John Timoney, chief of the City of Miami Police Department, has overhauled some of the country’s largest police departments once plagued by corruption and police brutality. He shared the secret of his success during a recent visit to Fordham.
The key is holding police officers accountable, he said.
“In order to effectively deal with crime, you first need to implement the correct policy within the department,” said Timoney during the 2005 Gannon lecture titled, “Changing Police Departments: New York, Philadelphia, and Miami.” “If you hold police accountable for their actions, you can focus on the core mission, which is to protect the community, and making people feel safer.”
Timoney, a 1977 graduate of Fordham’s Graduate School of Arts and Sciences, began his career in the New York Police Department and soared through the ranks, becoming the youngest four-star chief in the department’s history. With the promotion came the responsibility of fixing rampant crime with an understaffed police department.

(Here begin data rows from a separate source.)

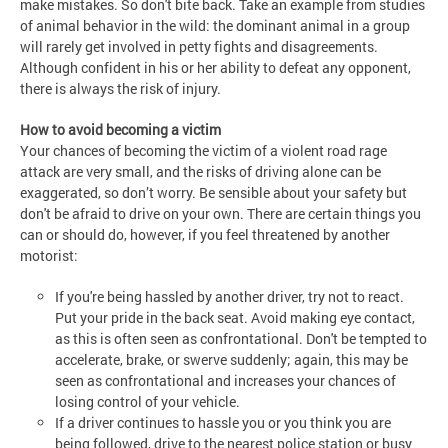
make mistakes. So don't bite back. Take an example from studies
of animal behavior in the wild: the dominant animal in a group
will rarely get involved in petty fights and disagreements.
Although confident in his or her ability to defeat any opponent,
there is always the risk of injury.
How to avoid becoming a victim
Your chances of becoming the victim of a violent road rage
attack are very small, and the risks of driving alone can be
exaggerated, so don’t worry. Be sensible about your safety but
don't be afraid to drive on your own. There are certain things you
can or should do, however, if you feel threatened by another
motorist:
If you're being hassled by another driver, try not to react.
Put your pride in the back seat. Avoid making eye contact,
as this is often seen as confrontational. Don't be tempted to
accelerate, brake, or swerve suddenly; again, this may be
seen as confrontational and increases your chances of
losing control of your vehicle.
If a driver continues to hassle you or you think you are
being followed, drive to the nearest police station or busy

“I remember laying awake in bed, staring at the ceiling…wondering what I was going to do,” Timoney recalled. “Finally, I decided that they all had to go.”
The next morning, Timoney fired the seven most senior officers in the police department, some of whom were close friends. He established a better network of communication, and would meet weekly with a group of the top local commanders.
The new atmosphere of accountability in the department produced immediate results. In 1994, his first year as chief, crime went down 15 percent, he said.
Timoney would later be named first deputy commissioner, the second highest rank in the department.
His swift rise to the top and unprecedented success did not go unnoticed. In a 1998 visit to Philadelphia, Mayor Ed Rendell hired Timoney as commissioner of the Philadelphia Police Department on the spot.
Timoney’s main concern in Philadelphia was police brutality. At the time, an average of 10 people were killed by Philadelphia police officers a year.
Timoney implemented a career development program in Philadelphia, which he called “amazingly responsive.” The program, along with other changes in the department, proved successful in curbing police brutality. When Timoney left Philadelphia after four years, the average number of people killed by police officers a year fell to two.
His ability to curtail police misconduct in Philadelphia made Timoney an easy choice to replace Raul Martinez as Miami’s Chief of Police. He was charged with reforming a department plagued with scandal and low moral, while balancing ethnic sensitivities in the diverse city.
The day Timoney was sworn in, 13 Miami police officers were on trial in federal court for questionable shootings. Timoney immediately implemented the “no shoot policy.”
“It was simple,” he said. “If you shoot, you’re fired.”
This became the most restrictive shooting policy in the country. In his first 20 months in Miami, police did not discharge a single bullet at an individual.